Principles of Humanitarian IM

 

Overview


These 10 guiding principles were established in 2002 by participants in the Symposium on Best Practices in Humanitarian Information Management and Exchange and are included in the operational guidance documents for humanitarian information management.  


Accessibility: Humanitarian information should be made accessible by applying easy-to-use formats and tools and by translating information into common or local languages when necessary.

Inclusiveness: Information exchange should be based on a system of partnership with a high degree of ownership by multiple stakeholders, especially representatives of the affected population and Government.

Inter-operability: All shareable data and information should be made available in formats that can be easily retrieved, shared and used by humanitarian organizations.

Accountability: Users must be able to evaluate the reliability and credibility of information by knowing its source and having access to methods of collection, transformation, and analysis.
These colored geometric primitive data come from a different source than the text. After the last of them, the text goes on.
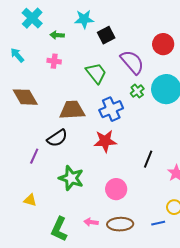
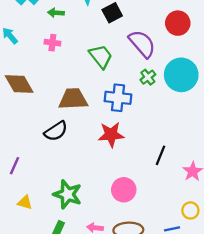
blue cross: (111, 109) -> (118, 98), turned 30
purple line: (34, 156) -> (15, 166), moved
green star: (71, 178) -> (67, 194), moved

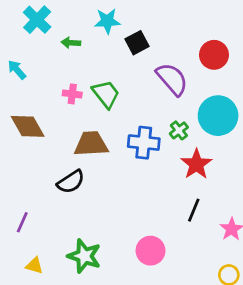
pink cross: (52, 43) -> (72, 94), moved
green trapezoid: (101, 56) -> (106, 94), moved
green cross: (148, 77) -> (179, 130), moved
red star: (111, 135) -> (196, 164), moved, turned -30

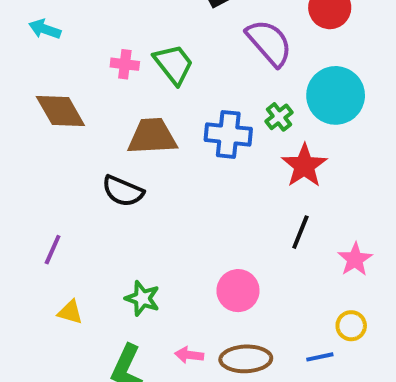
cyan arrow: (17, 70) -> (45, 29), turned -30
black semicircle: (71, 182) -> (123, 191), turned 56
green star: (84, 256) -> (142, 298), size x0.7

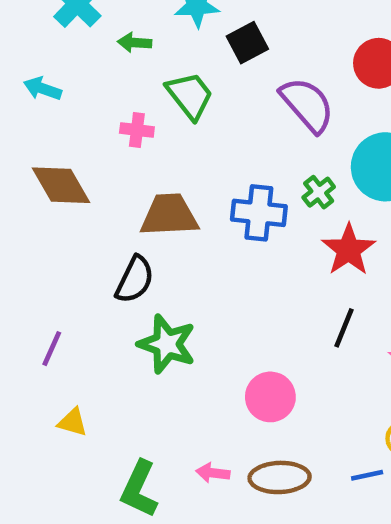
green trapezoid: (174, 64) -> (190, 95), moved
black semicircle: (123, 191) -> (135, 280), turned -87
green star: (142, 298) -> (167, 344), moved, size x1.4

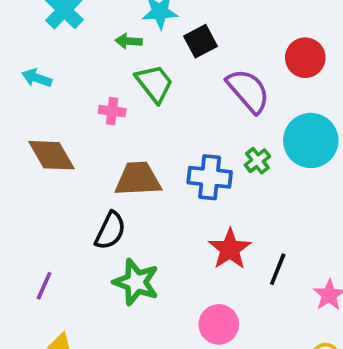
green arrow: (135, 43) -> (129, 41), moved
red star: (349, 250) -> (230, 249), moved

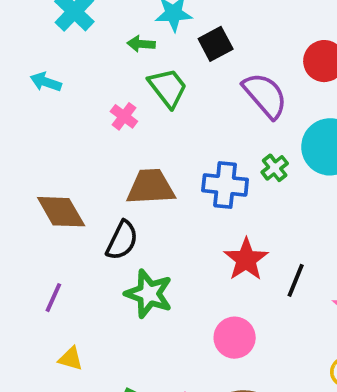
pink cross: (112, 111) -> (124, 116), turned 30
brown diamond: (51, 155) -> (61, 212), moved

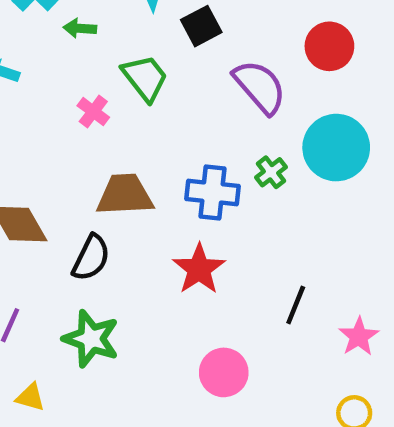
green arrow: (141, 44) -> (80, 28), moved
red star: (246, 259) -> (199, 269), moved
green star: (149, 294) -> (91, 339), moved

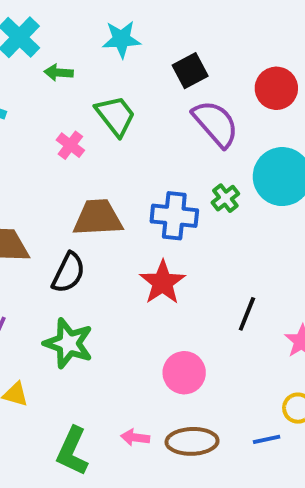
black square: (201, 26) -> (190, 71), moved

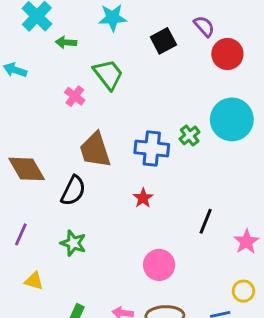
purple semicircle: (216, 124) -> (204, 26), moved, size x0.6
brown trapezoid: (98, 218) -> (95, 150), turned -105
red star: (163, 282) -> (143, 198), size x0.6
green star: (68, 343) -> (73, 243), size x0.7

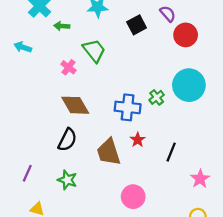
brown trapezoid: (95, 150) -> (109, 152), moved
brown diamond: (27, 169) -> (75, 105), moved
red star: (143, 198) -> (138, 140), moved
black line: (206, 221) -> (171, 152), moved

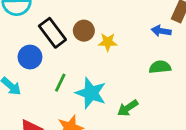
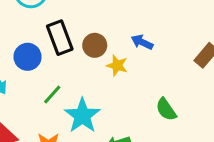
blue arrow: (161, 31) -> (142, 42), moved
green semicircle: (160, 67) -> (166, 109), turned -135

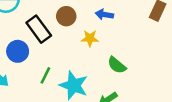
brown circle: (95, 45) -> (66, 16), moved
green semicircle: (166, 109) -> (117, 65), moved

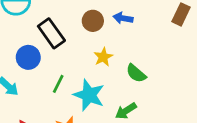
brown circle: (66, 16) -> (93, 21), moved
yellow star: (90, 38) -> (103, 57), moved, turned -30

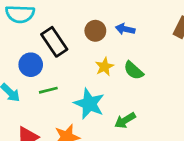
green semicircle: (136, 73) -> (134, 70), moved
green line: (58, 84) -> (48, 90), moved, turned 48

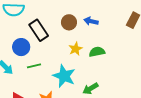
green semicircle: (134, 70) -> (97, 52), turned 126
Verifiability: Information should be relevant, accurate, consistent and based on sound methodologies, validated by external sources, and analyzed within the proper contextual framework.

Relevance: Information should be practical, flexible, responsive, and driven by operational needs in support of decision-making throughout all phases of a crisis.

Objectivity: A variety of sources should be used when collecting and analyzing information so as to provide varied and balanced perspectives for addressing problems and recommending solutions.

Neutral: Information should be free of political interference that distorts a situation or the response.

Humanity: Information should never be used to distort, to mislead or to cause harm to affected or at-risk populations and should respect the dignity of those affected.

Timeliness: Humanitarian information must be kept current and made available in a timely manner.

Sustainability: Humanitarian information should be open sourced, preserved, cataloged and archived, so that it can be retrieved for future use, such as for preparedness, analysis, lessons learned and evaluation.

Confidentiality: Sensitive data and information that are not to be shared publicly should be managed accordingly and clearly marked as such.